Y lo peor no es eso… lo peor es que se acostumbró. Ya ni se siente raro con ese desajuste. El uniforme se volvió pijama. Y la vocación, decoración.
Y la razón por la que traigo esto es porque eso mismo nos pasa a muchos cristianos.
Nos pusieron la túnica del evangelio, nos vistieron de Cristo… y estamos actuando como si siguiéramos con la ropa vieja, llena de orgullo, de ansiedad, de control, de envidia, de autosuficiencia disfrazada de “yo estoy bien, gracias”.
Cristianos con el nombre, con la Biblia, con la playlist de adoración en Spotify, pero viviendo como si nunca hubieran sido rescatados.
Como si Cristo nos hubiera dado ropa nueva para colgarla en el clóset… no para vivir con ella puesta.
En Colosenses 3, Pablo nos está diciendo:
“Si ya perteneces a Cristo… si ya fuiste amado, escogido, perdonado… entonces vístete como tal. Vive como alguien que ya ha sido cambiado por el evangelio.”
Pero ojo, porque aquí es donde el evangelio rompe nuestros esquemas:
Pablo no empieza con:
—“¡Haz esto! ¡Cambia ya! ¡Componte, cristiano carnal!”
Empieza con:
—“Recuerda quién ya eres.”
Porque la vida cristiana no se trata de esforzarte para pertenecer.

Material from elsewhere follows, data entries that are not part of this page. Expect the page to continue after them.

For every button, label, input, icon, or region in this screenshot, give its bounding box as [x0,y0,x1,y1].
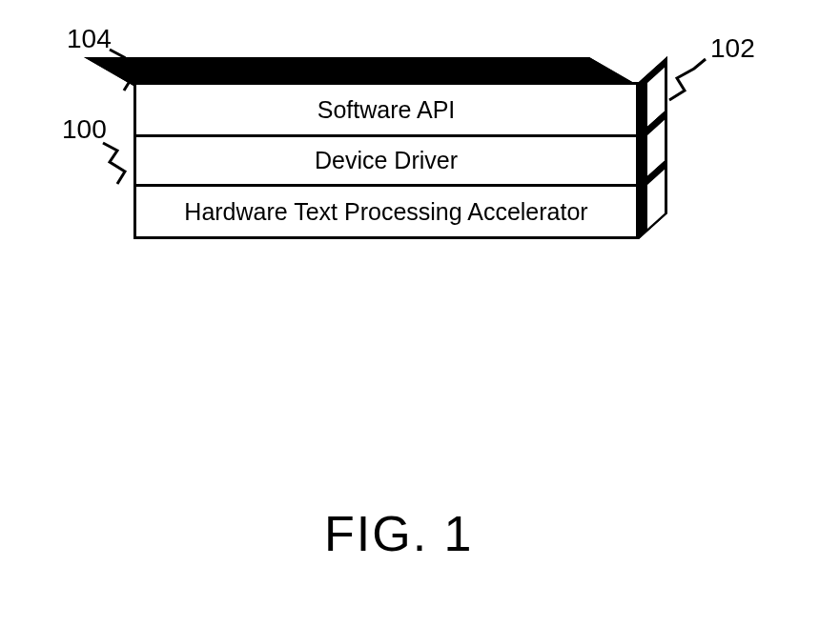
hardware-accelerator-layer: Hardware Text Processing Accelerator [133,184,639,239]
leader-line-102 [667,57,713,105]
leader-line-100 [98,141,136,189]
leader-line-104 [105,48,143,95]
hardware-accelerator-label: Hardware Text Processing Accelerator [184,198,587,226]
device-driver-label: Device Driver [315,147,458,174]
ref-102: 102 [710,33,755,64]
software-api-layer: Software API [133,82,639,137]
software-api-label: Software API [318,96,456,124]
figure-label: FIG. 1 [324,505,473,562]
device-driver-layer: Device Driver [133,134,639,187]
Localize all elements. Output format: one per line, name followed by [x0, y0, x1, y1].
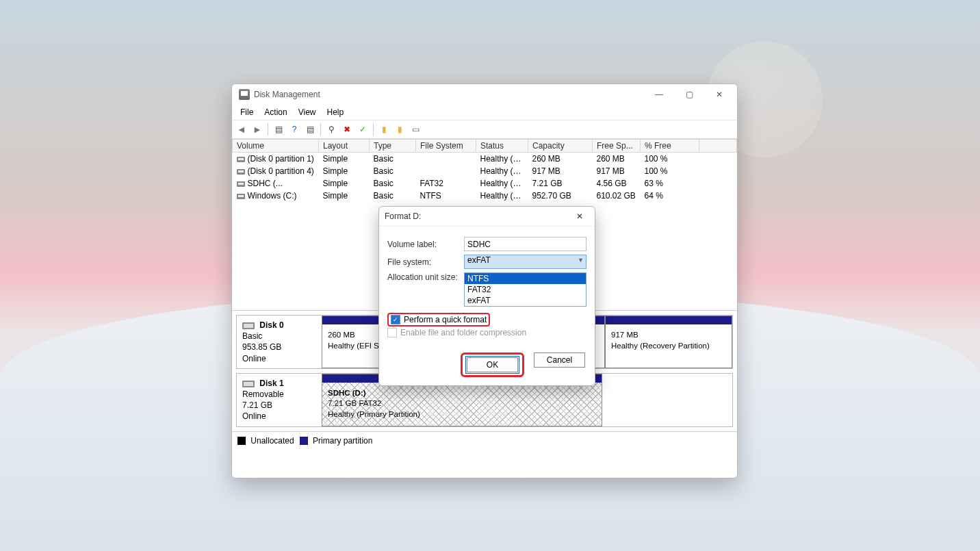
- cancel-button[interactable]: Cancel: [534, 353, 585, 368]
- filesystem-select[interactable]: exFAT ▼: [464, 255, 586, 269]
- help-icon[interactable]: ?: [287, 123, 301, 136]
- table-row[interactable]: (Disk 0 partition 1)SimpleBasicHealthy (…: [233, 153, 737, 166]
- maximize-button[interactable]: ▢: [674, 84, 704, 105]
- label-allocation: Allocation unit size:: [387, 272, 464, 282]
- partition-status: Healthy (Recovery Partition): [611, 342, 710, 350]
- volume-icon: [237, 157, 245, 162]
- col-free[interactable]: Free Sp...: [593, 140, 641, 153]
- partition-size: 7.21 GB FAT32: [328, 399, 381, 407]
- ok-button[interactable]: OK: [467, 357, 518, 372]
- compression-checkbox: [387, 328, 397, 337]
- disk-header[interactable]: Disk 0 Basic 953.85 GB Online: [237, 316, 322, 368]
- menu-help[interactable]: Help: [322, 106, 350, 118]
- volume-icon: [237, 181, 245, 187]
- swatch-unallocated: [237, 437, 246, 445]
- disk-state: Online: [242, 354, 266, 363]
- menu-file[interactable]: File: [235, 106, 259, 118]
- table-row[interactable]: Windows (C:)SimpleBasicNTFSHealthy (B...…: [233, 190, 737, 202]
- dialog-title: Format D:: [385, 212, 421, 221]
- minimize-button[interactable]: —: [644, 84, 674, 105]
- table-row[interactable]: (Disk 0 partition 4)SimpleBasicHealthy (…: [233, 165, 737, 177]
- properties-icon[interactable]: ▭: [409, 123, 422, 136]
- volume-label-input[interactable]: [464, 237, 586, 251]
- col-filesystem[interactable]: File System: [416, 140, 476, 153]
- window-title: Disk Management: [254, 90, 644, 99]
- partition-size: 260 MB: [328, 331, 355, 339]
- col-type[interactable]: Type: [370, 140, 416, 153]
- menu-bar: File Action View Help: [232, 105, 737, 120]
- window-titlebar[interactable]: Disk Management — ▢ ✕: [232, 84, 737, 105]
- disk-title: Disk 1: [259, 379, 283, 388]
- legend-primary: Primary partition: [313, 436, 372, 446]
- disk-title: Disk 0: [259, 320, 283, 330]
- label-filesystem: File system:: [387, 257, 464, 267]
- swatch-primary: [300, 437, 308, 445]
- partition-size: 917 MB: [611, 331, 639, 339]
- menu-action[interactable]: Action: [259, 106, 292, 118]
- toolbar-separator: [320, 123, 321, 136]
- close-button[interactable]: ✕: [704, 84, 734, 105]
- chevron-down-icon: ▼: [578, 257, 584, 264]
- highlight-ok-button: OK: [461, 353, 524, 377]
- disk-icon: [242, 381, 255, 387]
- col-layout[interactable]: Layout: [319, 140, 370, 153]
- refresh-icon[interactable]: ▤: [303, 123, 317, 136]
- partition[interactable]: 917 MB Healthy (Recovery Partition): [605, 316, 732, 368]
- forward-icon[interactable]: ►: [250, 123, 264, 136]
- legend: Unallocated Primary partition: [232, 431, 737, 450]
- folder-key-icon[interactable]: ▮: [393, 123, 407, 136]
- table-header-row[interactable]: Volume Layout Type File System Status Ca…: [233, 140, 737, 153]
- disk-state: Online: [242, 411, 266, 421]
- dialog-titlebar[interactable]: Format D: ✕: [379, 207, 595, 227]
- col-status[interactable]: Status: [476, 140, 528, 153]
- detail-view-icon[interactable]: ▤: [272, 123, 285, 136]
- table-row[interactable]: SDHC (...SimpleBasicFAT32Healthy (P...7.…: [233, 177, 737, 190]
- compression-label: Enable file and folder compression: [400, 328, 526, 337]
- partition-bar: [606, 316, 732, 324]
- menu-view[interactable]: View: [293, 106, 322, 118]
- partition-name: SDHC (D:): [328, 389, 366, 397]
- volume-icon: [237, 194, 245, 199]
- back-icon[interactable]: ◄: [235, 123, 248, 136]
- legend-unallocated: Unallocated: [250, 436, 294, 446]
- filesystem-selected: exFAT: [467, 255, 491, 265]
- col-pctfree[interactable]: % Free: [641, 140, 699, 153]
- folder-icon[interactable]: ▮: [377, 123, 391, 136]
- toolbar: ◄ ► ▤ ? ▤ ⚲ ✖ ✓ ▮ ▮ ▭: [232, 120, 737, 139]
- col-volume[interactable]: Volume: [233, 140, 319, 153]
- disk-icon: [242, 322, 255, 329]
- quick-format-label[interactable]: Perform a quick format: [404, 315, 487, 324]
- dialog-close-button[interactable]: ✕: [570, 207, 589, 226]
- format-dialog: Format D: ✕ Volume label: File system: e…: [378, 206, 595, 386]
- check-icon[interactable]: ✓: [356, 123, 370, 136]
- disk-header[interactable]: Disk 1 Removable 7.21 GB Online: [237, 374, 322, 426]
- disk-size: 7.21 GB: [242, 400, 272, 410]
- quick-format-checkbox[interactable]: ✓: [391, 315, 400, 324]
- disk-size: 953.85 GB: [242, 342, 281, 352]
- highlight-quick-format: ✓ Perform a quick format: [387, 313, 490, 326]
- col-capacity[interactable]: Capacity: [528, 140, 593, 153]
- app-icon: [239, 89, 250, 100]
- delete-icon[interactable]: ✖: [340, 123, 354, 136]
- disk-kind: Basic: [242, 331, 262, 341]
- volume-icon: [237, 169, 245, 175]
- label-volume: Volume label:: [387, 240, 464, 249]
- partition-status: Healthy (Primary Partition): [328, 410, 420, 418]
- toolbar-separator: [268, 123, 268, 136]
- toolbar-separator: [373, 123, 374, 136]
- action-icon[interactable]: ⚲: [324, 123, 338, 136]
- disk-kind: Removable: [242, 389, 284, 399]
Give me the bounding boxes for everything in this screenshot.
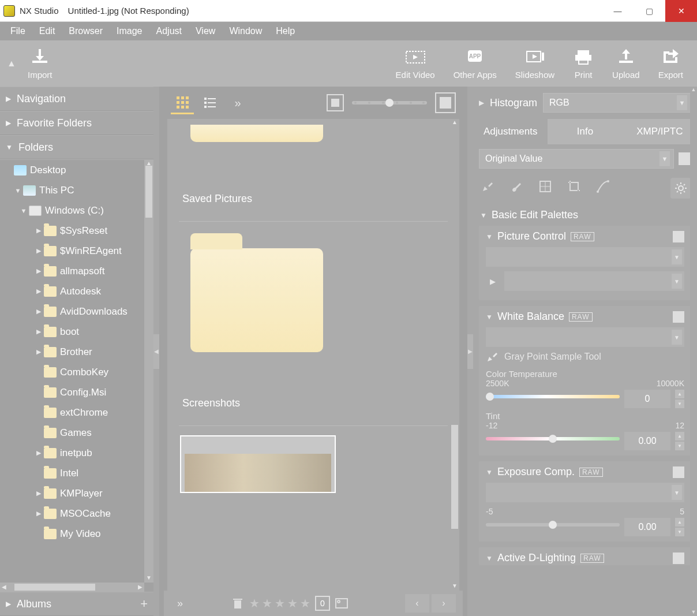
- maximize-button[interactable]: ▢: [634, 0, 665, 22]
- preset-select[interactable]: Original Value▼: [479, 149, 674, 169]
- tint-stepper[interactable]: ▲▼: [675, 431, 684, 451]
- folder-item-saved-pictures[interactable]: Saved Pictures: [179, 119, 448, 222]
- more-views-button[interactable]: »: [226, 91, 249, 114]
- exposure-comp-select[interactable]: ▼: [486, 483, 684, 502]
- collapse-sidebar-button[interactable]: ▲: [5, 58, 18, 69]
- menu-browser[interactable]: Browser: [62, 24, 110, 39]
- tab-info[interactable]: Info: [548, 119, 622, 144]
- slider-thumb[interactable]: [486, 393, 494, 401]
- gray-point-tool[interactable]: Gray Point Sample Tool: [486, 350, 684, 363]
- crop-icon[interactable]: [565, 178, 583, 195]
- delete-rating-button[interactable]: [228, 594, 247, 613]
- menu-help[interactable]: Help: [269, 24, 302, 39]
- tree-expand-icon[interactable]: [33, 288, 44, 295]
- tree-row[interactable]: This PC: [0, 180, 144, 200]
- step-down-icon[interactable]: ▼: [675, 400, 684, 408]
- tree-row[interactable]: Autodesk: [0, 281, 144, 301]
- scroll-up-icon[interactable]: ▲: [690, 87, 697, 94]
- step-up-icon[interactable]: ▲: [675, 432, 684, 440]
- tint-value[interactable]: 0.00: [624, 432, 670, 450]
- collapse-icon[interactable]: ▼: [486, 233, 493, 241]
- tree-row[interactable]: allmapsoft: [0, 261, 144, 281]
- minimize-button[interactable]: —: [602, 0, 634, 22]
- expand-thumbs-button[interactable]: »: [171, 594, 189, 613]
- tree-row[interactable]: ComboKey: [0, 362, 144, 382]
- collapse-icon[interactable]: ▼: [486, 554, 493, 562]
- folders-panel-header[interactable]: Folders: [0, 135, 153, 159]
- tree-expand-icon[interactable]: [33, 308, 44, 315]
- print-button[interactable]: Print: [564, 40, 603, 87]
- tree-expand-icon[interactable]: [33, 247, 44, 255]
- star-2[interactable]: ★: [262, 596, 272, 610]
- splitter-grip-icon[interactable]: ▶: [467, 334, 473, 369]
- color-temp-slider[interactable]: [486, 395, 620, 398]
- tree-expand-icon[interactable]: [33, 267, 44, 275]
- zoom-out-button[interactable]: [327, 94, 344, 111]
- menu-window[interactable]: Window: [222, 24, 269, 39]
- play-icon[interactable]: ▶: [486, 274, 500, 288]
- step-down-icon[interactable]: ▼: [675, 528, 684, 536]
- step-down-icon[interactable]: ▼: [675, 442, 684, 450]
- favorite-folders-panel-header[interactable]: Favorite Folders: [0, 111, 153, 135]
- thumbnail-size-slider[interactable]: [352, 101, 427, 104]
- tint-slider[interactable]: [486, 437, 620, 440]
- step-up-icon[interactable]: ▲: [675, 518, 684, 527]
- scroll-down-icon[interactable]: ▼: [144, 574, 153, 583]
- tree-expand-icon[interactable]: [33, 510, 44, 517]
- active-d-lighting-toggle[interactable]: [673, 552, 684, 564]
- scroll-down-icon[interactable]: ▼: [450, 583, 459, 591]
- tree-expand-icon[interactable]: [33, 227, 44, 234]
- scroll-thumb[interactable]: [451, 425, 458, 529]
- slideshow-button[interactable]: Slideshow: [506, 40, 564, 87]
- tree-row[interactable]: extChrome: [0, 402, 144, 423]
- label-button[interactable]: [332, 594, 351, 613]
- histogram-header[interactable]: ▶ Histogram RGB▼: [473, 87, 697, 119]
- scroll-up-icon[interactable]: ▲: [450, 119, 459, 127]
- menu-file[interactable]: File: [3, 24, 32, 39]
- tree-row[interactable]: MSOCache: [0, 503, 144, 524]
- tree-row[interactable]: Desktop: [0, 160, 144, 180]
- upload-button[interactable]: Upload: [603, 40, 649, 87]
- curve-icon[interactable]: [594, 178, 612, 195]
- tree-row[interactable]: My Video: [0, 524, 144, 544]
- color-temp-value[interactable]: 0: [624, 390, 670, 408]
- tree-row[interactable]: inetpub: [0, 443, 144, 463]
- color-temp-stepper[interactable]: ▲▼: [675, 389, 684, 409]
- scroll-right-icon[interactable]: ▶: [136, 583, 144, 592]
- scroll-left-icon[interactable]: ◀: [0, 583, 8, 592]
- straighten-icon[interactable]: [537, 178, 554, 195]
- collapse-icon[interactable]: ▼: [486, 313, 493, 321]
- step-up-icon[interactable]: ▲: [675, 390, 684, 398]
- menu-view[interactable]: View: [189, 24, 222, 39]
- tree-row[interactable]: KMPlayer: [0, 483, 144, 503]
- tree-row[interactable]: Intel: [0, 463, 144, 483]
- add-album-button[interactable]: +: [140, 596, 148, 611]
- edit-video-button[interactable]: Edit Video: [387, 40, 444, 87]
- tree-expand-icon[interactable]: [33, 348, 44, 356]
- exposure-slider[interactable]: [486, 523, 620, 527]
- prev-image-button[interactable]: ‹: [405, 594, 429, 613]
- white-balance-select[interactable]: ▼: [486, 327, 684, 347]
- white-balance-toggle[interactable]: [673, 311, 684, 323]
- tree-expand-icon[interactable]: [33, 490, 44, 497]
- albums-panel-header[interactable]: Albums+: [0, 592, 153, 616]
- menu-edit[interactable]: Edit: [32, 24, 62, 39]
- slider-thumb[interactable]: [385, 99, 394, 107]
- slider-thumb[interactable]: [549, 521, 557, 529]
- tree-expand-icon[interactable]: [18, 207, 29, 214]
- splitter-grip-icon[interactable]: ◀: [153, 334, 159, 369]
- right-splitter[interactable]: ▶: [467, 87, 473, 616]
- exposure-comp-toggle[interactable]: [673, 466, 684, 478]
- grid-view-button[interactable]: [171, 91, 194, 114]
- tree-expand-icon[interactable]: [33, 328, 44, 335]
- eyedropper-icon[interactable]: [479, 178, 496, 195]
- scroll-thumb[interactable]: [145, 166, 152, 218]
- brush-icon[interactable]: [508, 178, 525, 195]
- tree-row[interactable]: Config.Msi: [0, 382, 144, 402]
- tree-horizontal-scrollbar[interactable]: ◀▶: [0, 583, 144, 592]
- slider-thumb[interactable]: [549, 435, 557, 443]
- basic-edit-section-header[interactable]: ▼Basic Edit Palettes: [479, 204, 691, 226]
- zoom-in-button[interactable]: [435, 92, 456, 113]
- tree-expand-icon[interactable]: [33, 449, 44, 457]
- star-3[interactable]: ★: [275, 596, 285, 610]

No es un casting para ver si das el ancho espiritual.
Es recordar que ya perteneces a Cristo, no por mérito, sino por gracia.
Y vivir como alguien vestido, perdonado y guiado por su paz.
Pero aquí está el problema: muchos de nosotros seguimos actuando como si estuviéramos en periodo de prueba.
Como si Dios nos hubiera dicho: “Te doy chance, pero no me falles porque te saco del equipo”.
Y entonces respondemos al evangelio como el empleado nuevo que dice:
—“Sí Señor, voy a darlo todo, no te voy a fallar…”
y a la primera caída, pensamos que Dios ya nos quiere despedir.
Pero no, hermanos.
Pablo no te está diciendo: “¡Vístete bien a ver si entras!”
Te está diciendo:
“Ya eres de la familia… vive como alguien que fue adoptado por amor, no por desempeño.”
El problema es que se nos olvida.
Nos vestimos con las emociones, con las heridas, con el ego, con la comparación… y salimos al mundo vestidos de ansiedad con toques de orgullo, y ni cuenta nos damos.
Por eso, hoy el evangelio no viene a darte ropa nueva solamente…
viene a recordarte que ya te la dieron…
y que hay que ponérsela.
Entonces, si ya hemos sido vestidos por Cristo… la pregunta es: ¿cómo se ve una vida que realmente se viste del evangelio?
1. Vistiendonos de Cristo
1. Vistiendonos de Cristo
Mira cómo empieza Pablo en Colosenses 3:12:
12 Entonces, ustedes como escogidos de Dios, santos y amados, revístanse de tierna compasión, bondad, humildad, mansedumbre y paciencia;
Dice ahí:
“Vestíos, pues, como escogidos de Dios…”
Ubícate: ¡vístete de esto!
Y para vestirte, es una invitación.
Vístete. Sumérgete en esto.
Escogido de Dios.
Subraya esa palabra: escogido.
Y anota junto a ella esta palabra: “seleccionado.”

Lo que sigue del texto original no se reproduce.